** Opening INFORMATION block **
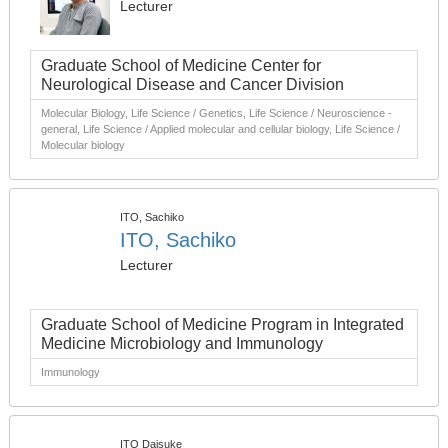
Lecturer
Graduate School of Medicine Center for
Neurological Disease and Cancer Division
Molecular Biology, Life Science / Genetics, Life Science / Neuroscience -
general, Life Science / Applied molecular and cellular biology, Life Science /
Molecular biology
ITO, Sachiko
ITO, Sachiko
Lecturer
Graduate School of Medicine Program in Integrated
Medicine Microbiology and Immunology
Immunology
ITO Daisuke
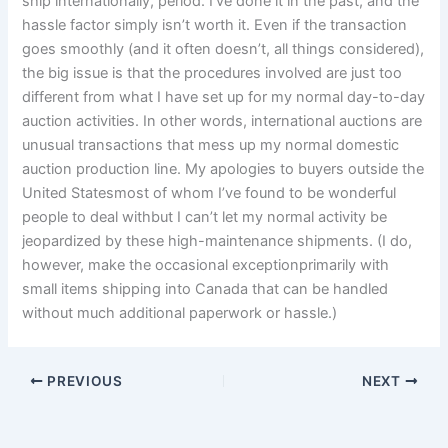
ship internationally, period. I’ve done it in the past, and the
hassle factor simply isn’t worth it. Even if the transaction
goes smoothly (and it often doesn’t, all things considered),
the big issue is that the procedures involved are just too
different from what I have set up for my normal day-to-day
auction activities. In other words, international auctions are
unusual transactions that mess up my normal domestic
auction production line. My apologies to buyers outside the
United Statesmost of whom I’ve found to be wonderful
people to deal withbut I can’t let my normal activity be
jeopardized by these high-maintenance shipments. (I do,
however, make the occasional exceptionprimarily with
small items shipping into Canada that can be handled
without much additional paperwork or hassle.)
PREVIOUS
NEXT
** Closing INFORMATION block **
** Opening INFORMATION block **
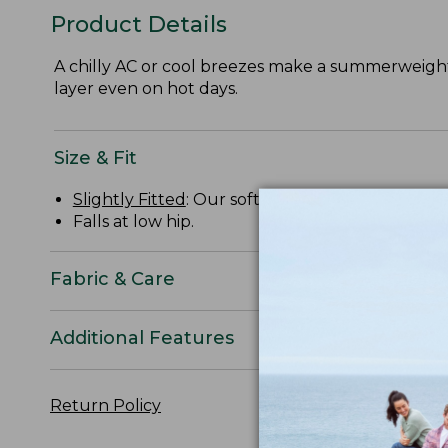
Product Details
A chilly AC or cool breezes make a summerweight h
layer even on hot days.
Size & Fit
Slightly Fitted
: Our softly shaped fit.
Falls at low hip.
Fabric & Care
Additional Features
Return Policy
** Closing INFORMATION block **
** Opening INFORMATION block **
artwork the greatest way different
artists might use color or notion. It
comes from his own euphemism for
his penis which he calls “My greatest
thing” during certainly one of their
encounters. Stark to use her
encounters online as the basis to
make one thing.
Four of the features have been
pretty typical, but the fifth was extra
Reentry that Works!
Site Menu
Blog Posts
** Closing INFORMATION block **
Retype the portion of the data above that starts on the line with "different from what" and finishes on the line with "auction production line.", including both of those lines.

▸ **RESPONSE AREA**
different from what I have set up for my normal day-to-day
auction activities. In other words, international auctions are
unusual transactions that mess up my normal domestic
auction production line. My apologies to buyers outside the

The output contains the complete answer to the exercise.